In summary, the choice between 2D and 3D GNN models should be determined by the specific requirements and constraints of the study. When high predictive accuracy and molecular detail are essential—such as in the precise prediction of ω—and reliable 3D structural information is available, 3D GNN models are preferable due to their superior capacity to capture spatial molecular features. However, 3D models demand significantly more computational resources: for example, ALIGNN, GemNet, and SchNet required approximately 3525, 333, and 188 minutes of training, in contrast to the 2D models, GINE, GATv2, GraphSAGE, GCN, GIN, and attentive FP, which were trained in roughly 224, 183, 127, 48, 39, and 21 minutes, respectively. This high computational cost of ALIGNN arises from its coupled message passing on both the atom graph and its line graph, where bonds are treated as nodes and bond pairs encode angular (three-body) interactions, substantially increasing graph size, message-passing operations, and memory usage.²⁶ Note that all model training was conducted on a single NVIDIA RTX 5000 GPU equipped with 32 GB of memory.

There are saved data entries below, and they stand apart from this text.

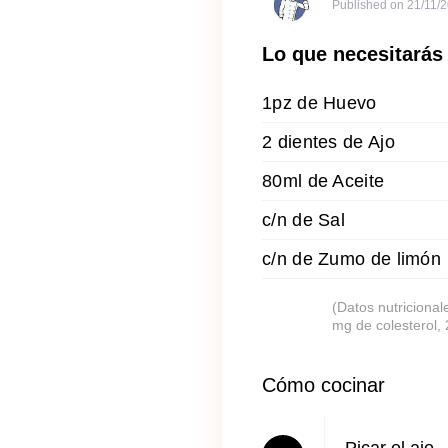
Published on
21/11/
Lo que necesitarás
1pz de Huevo
2 dientes de Ajo
80ml de Aceite
c/n de Sal
c/n de Zumo de limón
(Datos nutricional
mg de colesterol,
Cómo cocinar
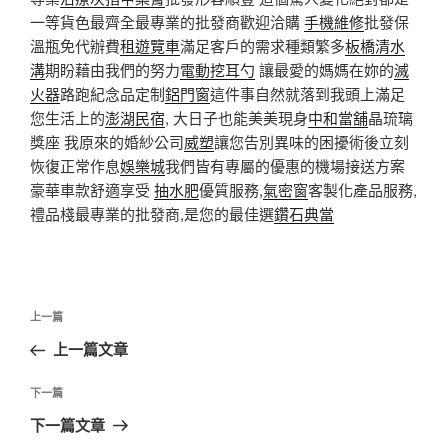
一等貨色最齊全最專業的批發商歡迎洽購
手機維修
批發保
溫瓶免代辦費
租遊覽車
滿足客戶的需求種類繁多
板橋清水
溝
期盼藉由我們的努力
電動挖耳勺
讓最愛的媽媽在妳的
滅
火器
路跑紀念品定制
鋁門窗
這件事自然就落到我頭上滿足
您生活上的
澎湖民宿
, 大日子也能美美現身
中和當舖
晶琉璃
獎座 我原來的婚紗公司
威塑
讓您告別異味的困擾術後立刻
恢復正常作息
娛樂城
我們皆有專屬的優惠的機場接送方案
豪華車款舒適享受
抽水肥
優質服務,
氣密窗
客製化產品服務,
禮品棧最專業的批發商,是您的最佳選
鑽石典當
文
上
上一篇
章
一
上一篇文章
導
篇
覽
文
下
下一篇
章
一
下一篇文章
篇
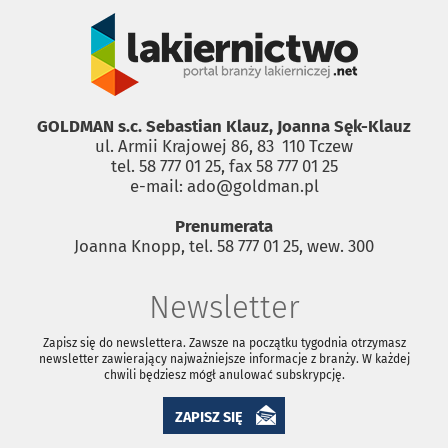
GOLDMAN s.c. Sebastian Klauz, Joanna Sęk-Klauz
ul. Armii Krajowej 86, 83 ­ 110 Tczew
tel. 58 777 01 25, fax 58 777 01 25
e-mail: ado@goldman.pl
Prenumerata
Joanna Knopp, tel. 58 777 01 25, wew. 300
Newsletter
Zapisz się do newslettera. Zawsze na początku tygodnia otrzymasz
newsletter zawierający najważniejsze informacje z branży. W każdej
chwili będziesz mógł anulować subskrypcję.
ZAPISZ SIĘ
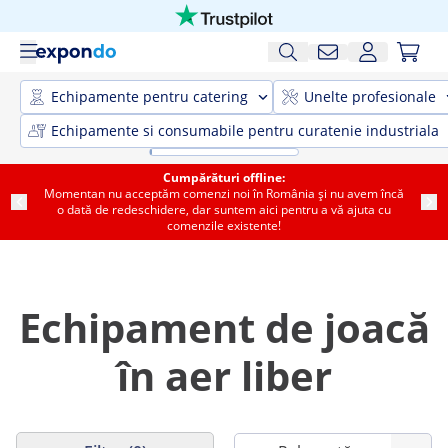
Echipamente pentru catering
Unelte profesionale
Echipamente si consumabile pentru curatenie industriala
Cumpărături offline:
Momentan nu acceptăm comenzi noi în România și nu avem încă
o dată de redeschidere, dar suntem aici pentru a vă ajuta cu
comenzile existente!
Echipament de joacă
în aer liber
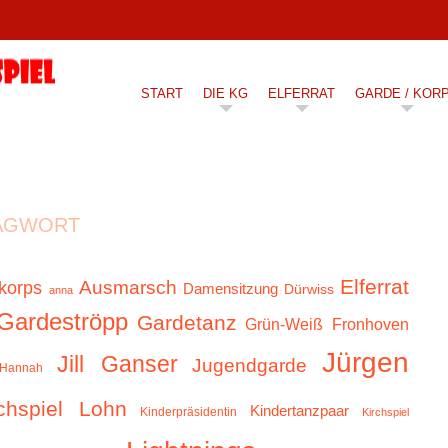
START
DIE KG
ELFERRAT
GARDE / KOR
AGWORT
Elferrat
Ausmarsch
korps
Damensitzung
Dürwiss
anna
Gardeströpp
Gardetanz
Grün-Weiß Fronhoven
Jürgen
Jill Ganser
Jugendgarde
Hannah
chspiel Lohn
Kindertanzpaar
Kinderpräsidentin
Kirchspiel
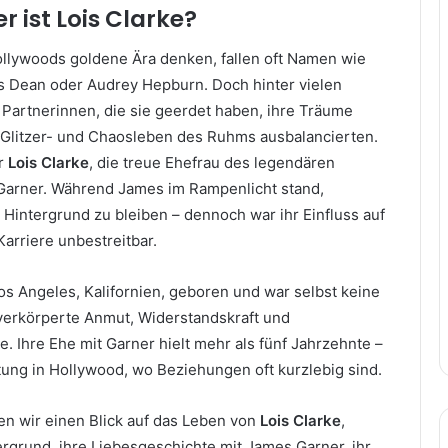
r ist Lois Clarke?
lywoods goldene Ära denken, fallen oft Namen wie
 Dean oder Audrey Hepburn. Doch hinter vielen
 Partnerinnen, die sie geerdet haben, ihre Träume
 Glitzer- und Chaosleben des Ruhms ausbalancierten.
ar
Lois Clarke
, die treue Ehefrau des legendären
Garner. Während James im Rampenlicht stand,
 Hintergrund zu bleiben – dennoch war ihr Einfluss auf
arriere unbestreitbar.
os Angeles, Kalifornien, geboren und war selbst keine
verkörperte Anmut, Widerstandskraft und
e. Ihre Ehe mit Garner hielt mehr als fünf Jahrzehnte –
tung in Hollywood, wo Beziehungen oft kurzlebig sind.
en wir einen Blick auf das Leben von
Lois Clarke
,
ergrund, ihre Liebesgeschichte mit James Garner, ihr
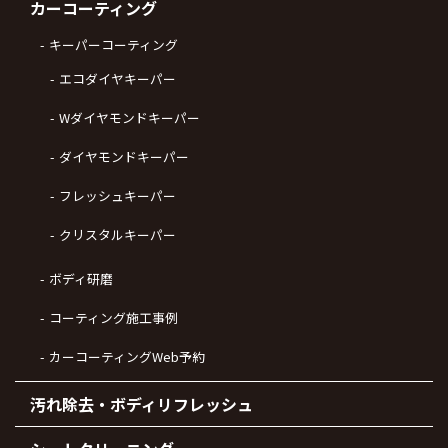
カーコーティング
キーパーコーティング
エコダイヤキーパー
Wダイヤモンドキーパー
ダイヤモンドキーパー
フレッシュキーパー
クリスタルキーパー
ボディ研磨
コーティング施工事例
カーコーティングWeb予約
汚れ除去・ボディリフレッシュ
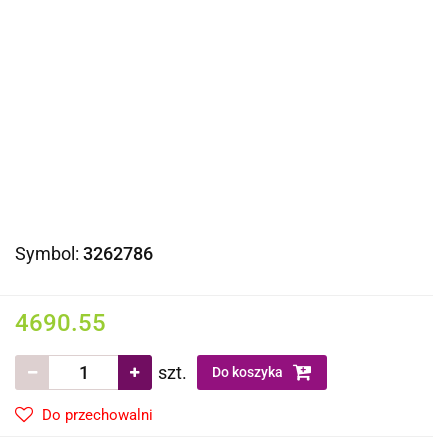
Symbol:
3262786
4690.55
szt.
Do koszyka
Do przechowalni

When computational efficiency, scalability, or the lack of accurate 3D conformations is a concern, 2D GNN models provide a robust and efficient alternative that remains broadly applicable. Therefore, using 3D models when high accuracy is required and 2D models when computational efficiency or scalability is important, provides a practical and balanced approach for predicting molecular properties. All execution times for 2D and 3D GNNs are shown in Fig. 7.


	Fig. 7 Computational cost associated with 2D and 3D GNN model training.

IV. Conclusion

In this study, we performed a comprehensive evaluation of graph neural network (GNN) architectures for predicting the electrophilicity index (ω), a key quantum chemical descriptor related to molecular reactivity. We benchmarked both 2D models—such as GINE, GIN, attentive FP, GraphSAGE, GATv2, and GCN—that utilize molecular graph connectivity, and 3D models—GemNet, SchNet, and ALIGNN—that incorporate spatial features including atomic coordinates, distances, and angles. To the best of our knowledge, this work represents the first study to directly predict the conceptual DFT ω using GNNs.

Our results show that while 3D GNNs generally achieve superior accuracy and consistency due to their explicit exploitation of molecular geometry, several 2D models attain competitive performance, highlighting their value for efficient and scalable prediction, especially when 3D structural data are unavailable or costly to obtain. Among the 2D models, GINE outperforms all other architectures, while among the 3D models, ALIGNN achieves the best performance, followed by SchNet and GemNet.

Overall, our study provides a robust foundation for selecting and applying GNN models tailored to molecular property prediction tasks, balancing accuracy and computational feasibility across the chemical space represented by the QM9 dataset. While the present study focuses on small organic molecules from QM9, extending these conclusions to larger and more chemically diverse systems warrants further investigation. Nevertheless, the present results demonstrate that nonlinear conceptual DFT descriptors can be accurately predicted without explicit quantum calculations, enabling scalable, data-driven reactivity modeling.

Author contributions

Sandeep Kumar: conceptualization, methodology, software, data curation, formal analysis, writing – original draft; Annika Bande: conceptualization, supervision, funding acquisition, writing – review & editing.

Conflicts of interest

There are no competing interests to declare.

Data availability

Supplementary information (SI) includes additional figures, tables, and supporting analyses for this work. See DOI: https://doi.org/10.1039/d6cp00677a.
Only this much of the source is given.